12

Gdy byliśmy już w domu udałam się prosto do łóżka, gdzie praktycznie natychmiastowo zasnęłam. Nie miałam siły na nic, a do tego pocałunek Gabriela odbierał mi logiczne myślenie.
Rankiem byłam w tych samych ubraniach, niewyspana i do tego z rozmazanym makijażem. Wstając z łóżka poczulam ogromny ból głowy, jednak postanowiłam to zignorować. Nie mam zamiaru przyznawać Gabrielowi racji. Przebrałam się w swój pracowniczy strój, zrobiłam nowy makijaż a włosy zostawiłam rozpuszczone. Totalnie nie mogłam ich ułożyć, więc to było jedyne sensowne wyjście, w którym nie wylądowałabym z szopą na głowie. Wyszłam ze swojej sypialni, kierując się prosto do kuchni. Ku mojemu zdziwieniu był już w niej Gabriel, rozpromieniony, szczęśliwy i pełen życia. Ja natomiast byłam dziś jego totalnym przeciwieństwem.

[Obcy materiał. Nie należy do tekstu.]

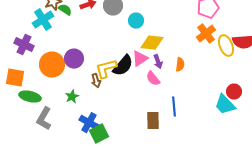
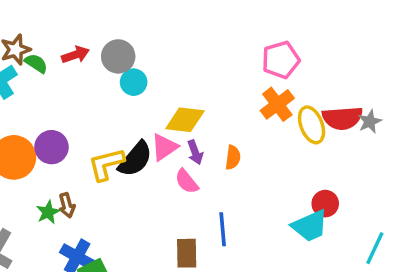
cyan circle: (136, 21) -> (134, 82), moved
brown arrow: (96, 81) -> (67, 205), moved
cyan trapezoid: (225, 105) -> (310, 226), turned -70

- jejku... ty jesteś robotem? - zapytalam biorąc od niego kawę z uśmiechem na twarzy. Od razu się jej napiłam, pozwalając by jej ciepło rozeszło się po moim ciele.

- o nie, nakryłaś mnie - powiedzial rozbawiony, na co się uśmiechnęłam.

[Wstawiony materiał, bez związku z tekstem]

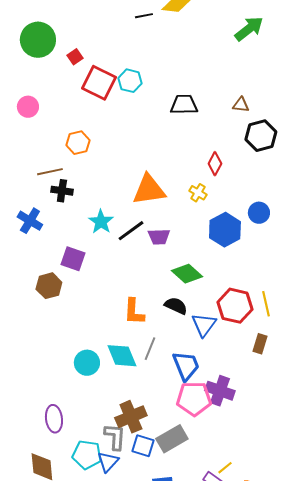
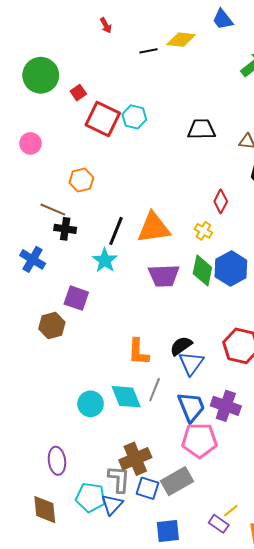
black trapezoid: (184, 105) -> (201, 129), moved
brown line: (50, 172) -> (53, 210), turned 35
black line: (131, 231) -> (116, 231), moved, turned -32
purple trapezoid: (159, 237) -> (164, 276), size x1.4
green diamond: (187, 274) -> (202, 271), moved, turned 60
black semicircle: (176, 306) -> (181, 346), turned -60
blue triangle: (204, 325) -> (191, 363), moved
purple cross: (220, 391) -> (226, 406), moved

- lubie jak jesteś w dobrym humorze - wyznałam, by następnie pogładzić ręką jego ramie i wyjść. Jestem pewna, że pamiętał to co się wczoraj stało. Jednak, ja miałam wrażenie jakby to ignorował... Usiadlam za stolikiem w gabinecie, gdy poczułam ręce na ramionach które mnie od niego odciągnęły.

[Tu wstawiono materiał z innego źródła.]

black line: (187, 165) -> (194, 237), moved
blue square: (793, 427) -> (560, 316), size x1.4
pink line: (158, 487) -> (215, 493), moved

- dziś jest niedziela Nathalie, nie pracujemy - Odparł pokazując mi date na kalendarzu. Nie zmieniałam jej, co oznaczało, że to on to zrobił. Z resztą nie było dziś niedzieli, a wczoraj wszystkiego nie ogarnieliśmy.

- a ja myślałam, że jesteś mądry głupku - uśmiechnęłam się do niego delikatnie, odchylajac głowę do tyłu. Takim sposobem mogłam swobodnie na niego patrzeć.

- ależ oczywiście, ze jestem mądry. Nie widzisz? jest niedziela - Powiedział zdejmując mi okulary, by następnie położyć je na biurku, tam gdzie nie mam zasięgu reki z tej pozycji.

- teraz rzeczywiście nie zobaczę - wyznałam rozbawiona. Jak na swój wiek miałam naprawdę dużą wade wzroku. Jednak cieszyłam się, że to minusy, a nie plusy.

- nic nie stracisz, wszystko na spokojnie nadrobimy. Nie musisz się tym teraz martwić - wyszeptal, składając delikatny pocałunek na moich ustach.